We thank the reviewer for this important translational question. We agree that global deprivation of glucose or glutamine is neither practical nor desirable, given essential requirements for normal tissues and the risks of hypoglycemia, sarcopenia/cachexia, and immune suppression. Our intended emphasis is selective metabolic modulation, not blanket substrate restriction. Tumors frequently overexpress transporters/enzymes (e.g., GLUT1, HK2, PFKFB3, LDH-A; SLC1A5, GLS1) and display heightened dependency on glycolysis and glutaminolysis relative to most normal tissues. This differential dependency, combined with dosing/scheduling, biomarker-guided patient selection (e.g., GLUT1/SLC1A5 expression, FDG-PET avidity), and targeted delivery (e.g., nanoformulations, prodrugs), creates a therapeutic window to modulate these pathways in tumors while limiting impact on normal cells. We have revised the Introduction to clarify this distinction and added a Discussion paragraph outlining clinical guardrails and solution strategies.

 

Changes Made

1) Introduction — precise sentence replacement

Location: Page 2-3, Lines 92–98 (single sentence).
Delete:

“The interdependence of glucose and glutamine metabolism presents an opportunity to simultaneously target these pathways, disrupting cancer cell energy supply and proliferation.”

Insert (new sentence):

“Because many tumors overexpress glucose and glutamine transporters/enzymes (e.g., GLUT1, HK2, PFKFB3, LDH-A; SLC1A5, GLS1) and exhibit heightened reliance on these fuels, the interdependence of glycolysis and glutaminolysis creates a therapeutic window to selectively modulate—rather than globally suppress—these pathways (e.g., with GLS1, LDH-A, or GLUT1 inhibitors, transporter-directed delivery, and biomarker-guided dosing), thereby impairing tumor bioenergetics while preserving normal tissue function.”

 

Reviewer Comment

Comment 4:

 

  1. In section 4.11, Metabolic Reprogramming and Tumor Microenvironment, the authors state, “The Warburg Effect, characterized by cancer cells' preference for anaerobic glycolysis even in oxygen-rich environments, is not merely a metabolic anomaly but a sophisticated survival adaptation”.
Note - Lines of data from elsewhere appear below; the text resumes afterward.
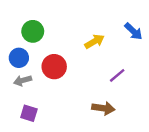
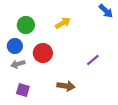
blue arrow: (134, 31) -> (106, 11), moved
yellow arrow: (94, 41) -> (63, 23), moved
brown arrow: (103, 108) -> (66, 86), moved

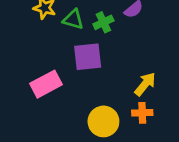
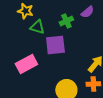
green triangle: (73, 19) -> (37, 27), moved

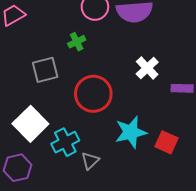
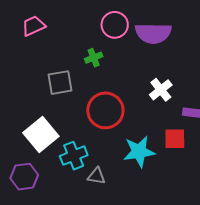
red square: (166, 142) -> (175, 139), moved, turned -30
gray triangle: (90, 161) -> (96, 176), turned 48

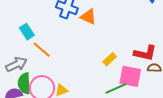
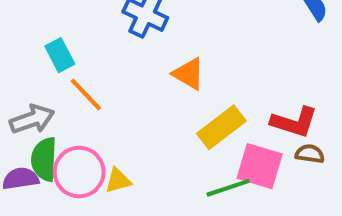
orange triangle: (88, 17) -> (189, 74), moved
yellow rectangle: (110, 59) -> (221, 127), size x1.6

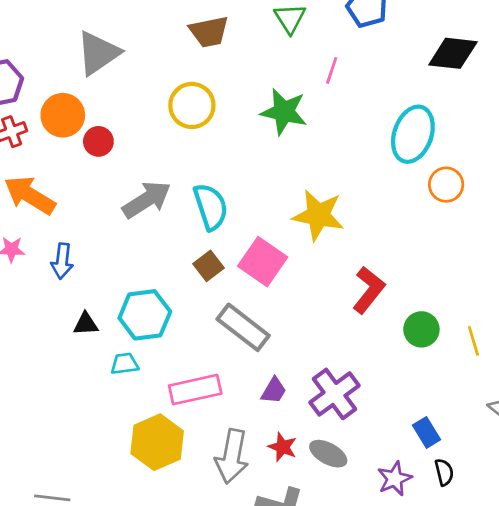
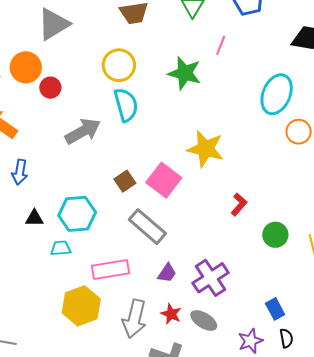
cyan semicircle: (211, 207) -> (126, 105), moved
red L-shape: (369, 290) -> (239, 204), size x0.7

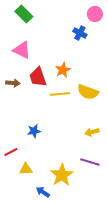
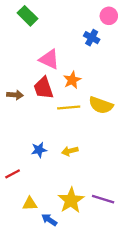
pink triangle: (22, 50) -> (49, 59), moved
yellow arrow: (92, 132) -> (70, 151), moved
purple line: (90, 162) -> (103, 199), moved
yellow triangle: (26, 169) -> (30, 204), moved

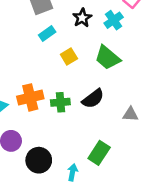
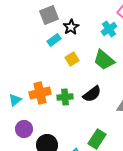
black star: (82, 18) -> (71, 27), moved

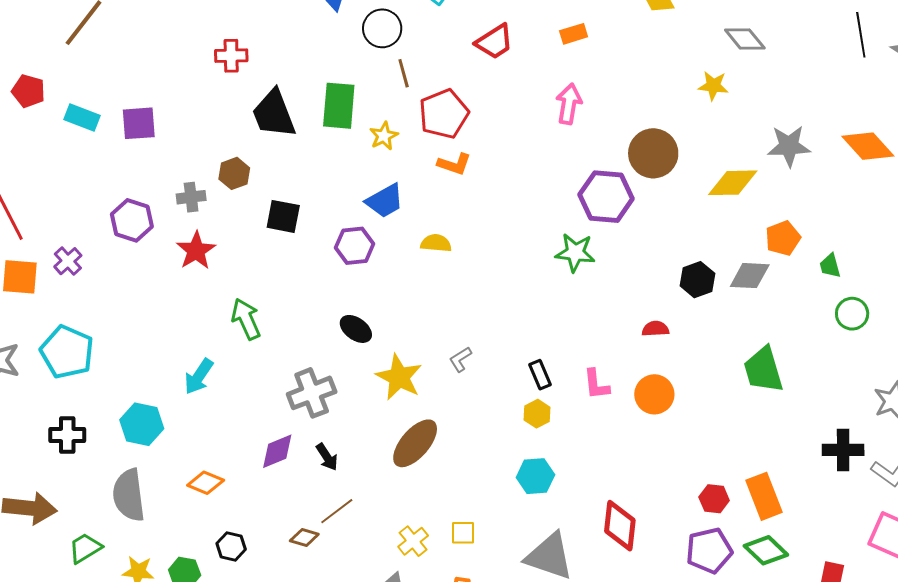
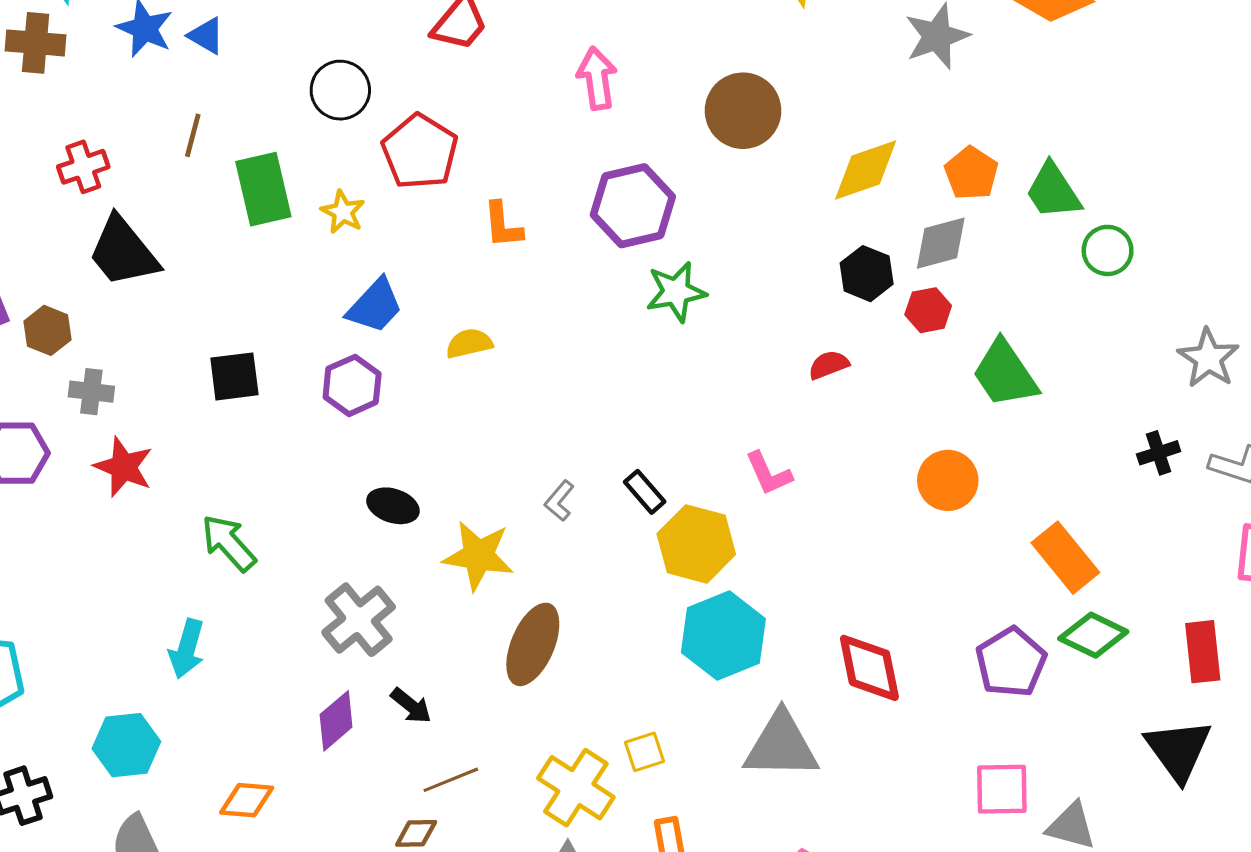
black circle: (382, 28) -> (340, 90), moved
brown line: (404, 73) -> (193, 135), moved, turned 48
black trapezoid: (274, 114) -> (123, 252), moved
orange L-shape: (454, 164) -> (503, 225), moved, turned 84
brown hexagon: (234, 173) -> (48, 330), moved
yellow diamond: (733, 183) -> (866, 170), moved
gray cross: (191, 197) -> (91, 392), turned 32
purple hexagon: (606, 197) -> (633, 206), moved
green trapezoid: (830, 266) -> (1053, 191), size x1.6
black rectangle: (540, 375) -> (645, 492), moved
orange circle: (654, 394) -> (948, 480), moved
yellow hexagon: (537, 414) -> (696, 544), size x1.8
black cross: (843, 450) -> (1159, 453), size x0.7
cyan hexagon: (535, 476) -> (723, 636), size x1.5
red hexagon: (714, 499) -> (928, 310), moved
brown line: (337, 511) -> (451, 780), turned 33
yellow cross: (413, 541) -> (576, 788), size x1.6

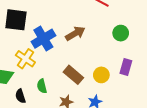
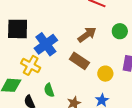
brown arrow: (75, 33) -> (87, 35), moved
brown rectangle: (73, 75) -> (79, 61), moved

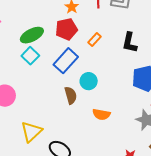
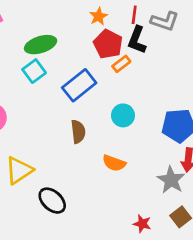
red pentagon: (66, 29) -> (108, 44), moved, turned 30
black L-shape: (130, 43) -> (137, 40), moved
cyan circle: (89, 81) -> (123, 115), moved

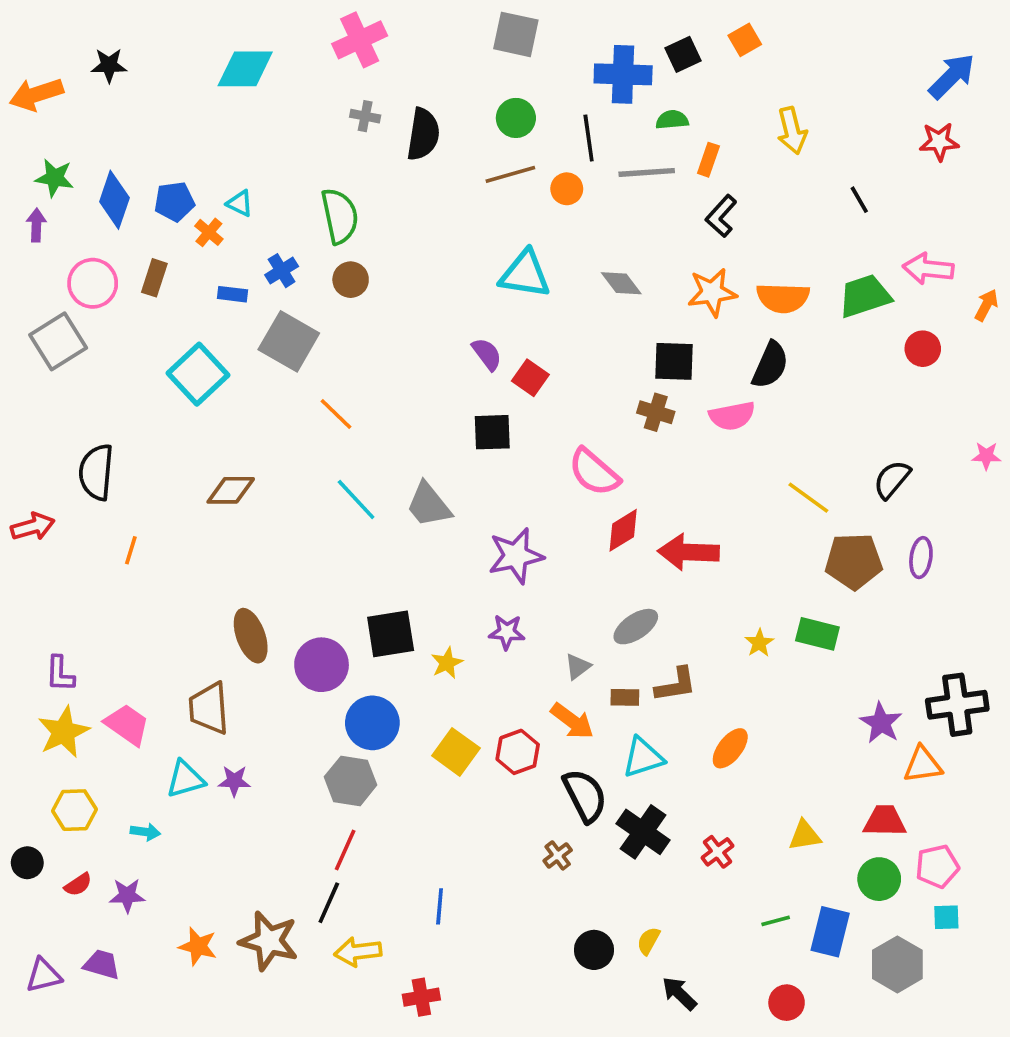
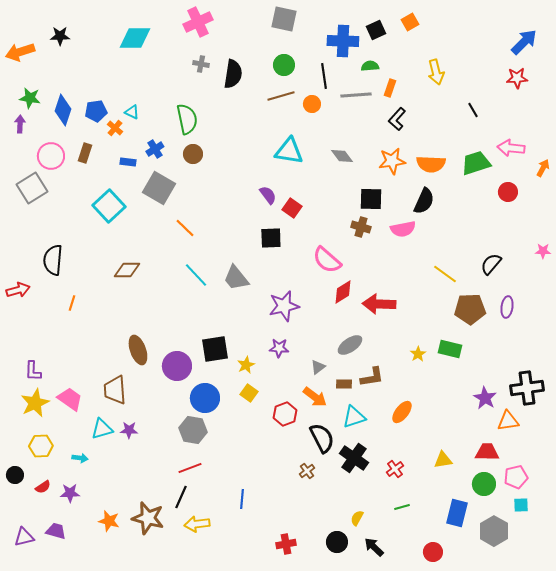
yellow square: (456, 752) -> (249, 393), moved, size x0.7
red line: (345, 850) -> (190, 468), turned 45
green line: (776, 921) -> (402, 507), moved
black circle: (594, 950) -> (337, 542), moved
red cross: (421, 997) -> (286, 544), moved

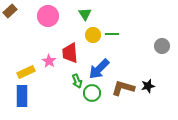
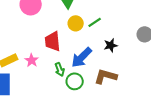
green line: (112, 34) -> (95, 22), turned -32
pink star: (49, 61) -> (32, 60), moved
black star: (148, 86) -> (111, 45), moved

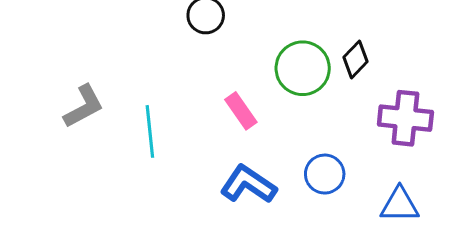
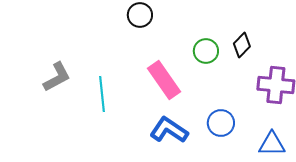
green circle: (303, 68) -> (206, 51), size x0.7
pink rectangle: (241, 111) -> (164, 80), size x1.5

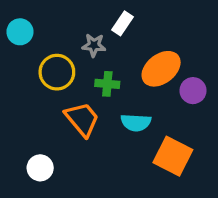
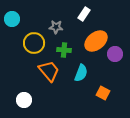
white rectangle: (122, 23) -> (84, 14), moved
cyan semicircle: (136, 123) -> (81, 73), turned -72
orange square: (173, 156) -> (103, 93), size x0.6

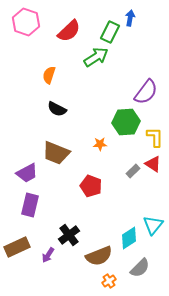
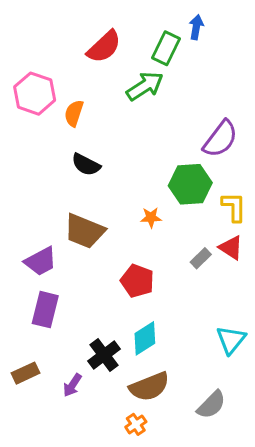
pink hexagon: (26, 22) -> (35, 94), moved
cyan diamond: (129, 238) -> (145, 338), moved
brown rectangle: (17, 247) -> (26, 373), size x0.7
orange cross: (109, 281) -> (136, 424), moved

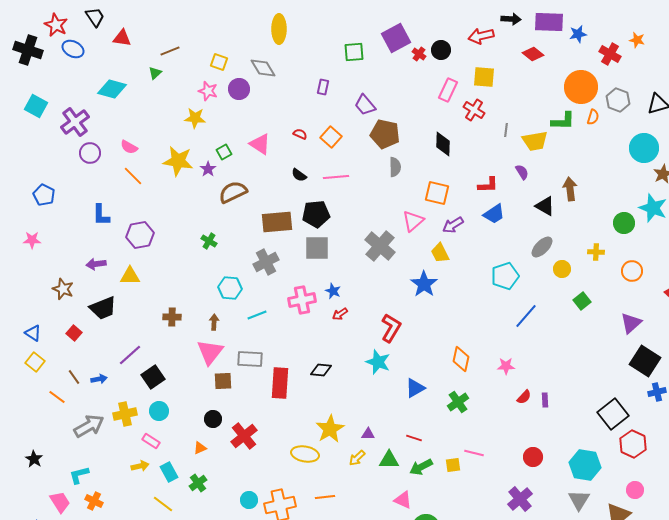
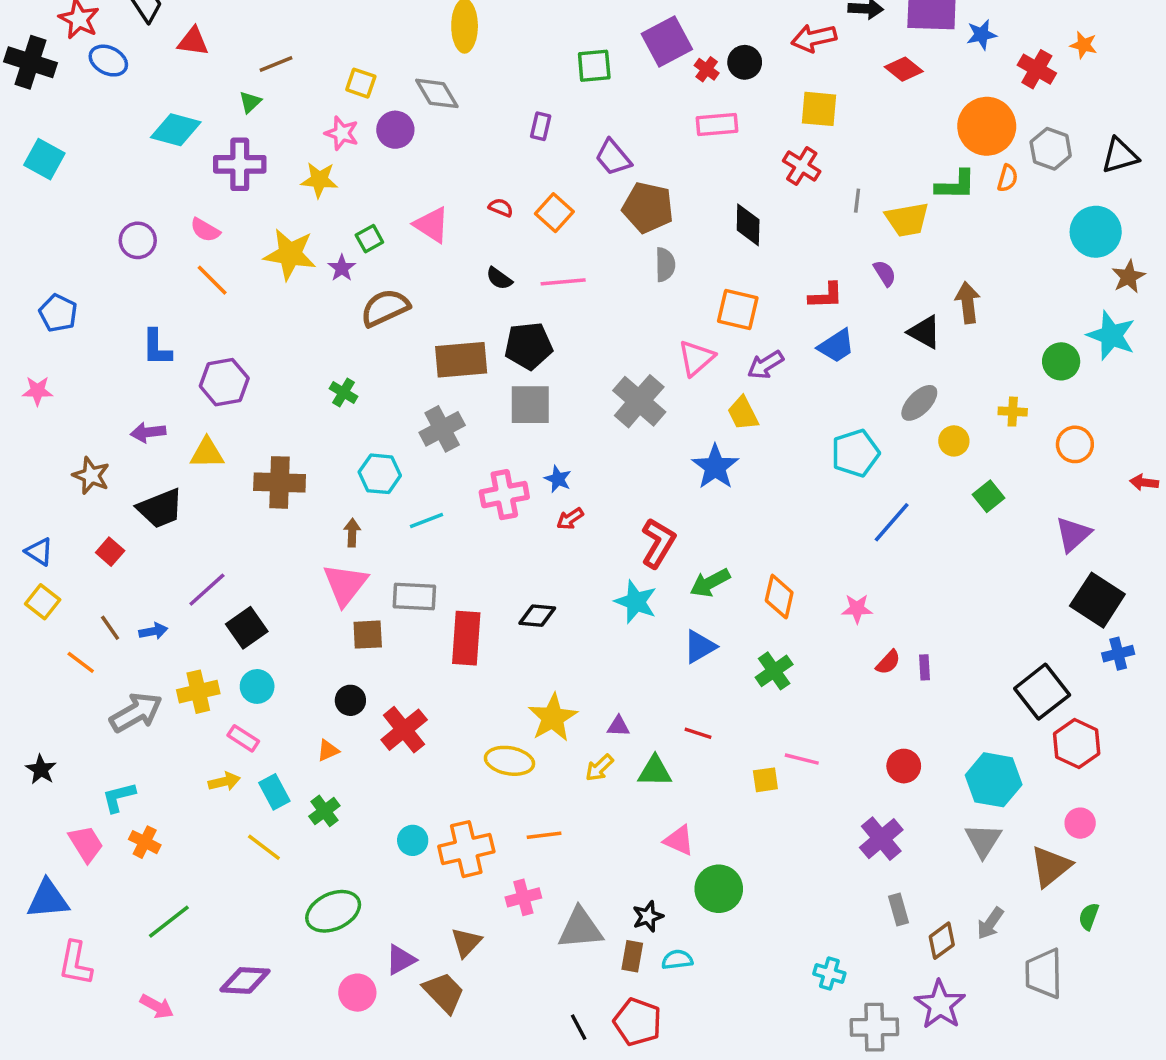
pink rectangle: (448, 90) -> (717, 125), moved, turned 60
purple cross: (75, 122) -> (240, 164), moved, turned 36
brown cross: (172, 317) -> (280, 482), moved, size x1.6
green arrow: (421, 467) -> (710, 583), moved

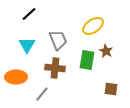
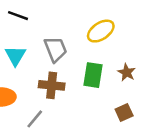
black line: (29, 14) -> (18, 16), turned 63
brown star: (106, 51) -> (127, 72), moved
brown square: (111, 89) -> (124, 113), turned -32

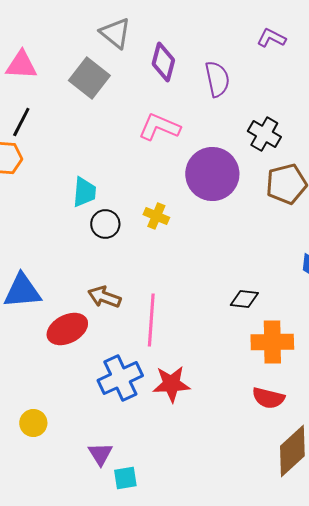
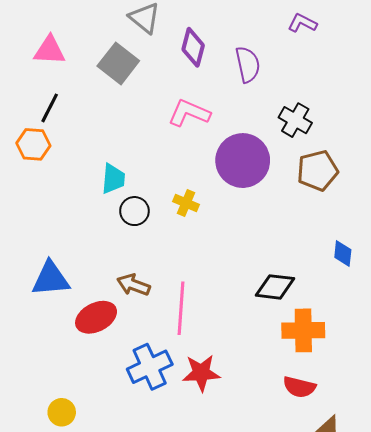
black diamond: (244, 299) -> (275, 287), size x1.4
Comment: The information presented in this section is confused with teleology.  Cancer cells are not designed with a preference for anaerobic glycolysis but become dependent on cytoplasmic substrate level phosphorylation (glycolysis) for energy due to insufficiency of oxidative phosphorylation.  Consequently, it is mitochondrial dysfunction causing a HIF-1a-linked upregulation of glycolysis that becomes a necessity for cancer cell survival.  This explanation provides a mechanistic explanation to the phenomenon rather than preference.

 

Our Response

We thank the reviewer for this critical clarification. We agree that our initial wording inadvertently implied teleology. Cancer cells do not “prefer” glycolysis; rather, they often develop mitochondrial insufficiency (due to oncogenic mutations, hypoxia, or mitochondrial dysfunction), which drives HIF-1α stabilization and upregulation of glycolytic genes. This reprogramming enforces reliance on cytoplasmic substrate-level phosphorylation as a survival necessity, not an evolutionary preference. We have revised Section 4.11 to remove teleological language and to emphasize the mechanistic basis of the Warburg Effect.

Changes Made

Page 13, Line 514 -550: The entire section was reworded currently it does not suffer from the same teleological confusion flagged earlier.

 

Reviewer Comment

Minor comment

  1. On line 873-4, the authors mention Seyfried’s “Press-Pulse” approach but no reference to this approach is presented.

 

Our Response

We thank the reviewer for this important observation. This has been addressed.

 

 

 

Round 2

Reviewer 1 Report

Comments and Suggestions for Authors

The authors addressed most of my comments, and the review greatly improved. I recommend it for publication.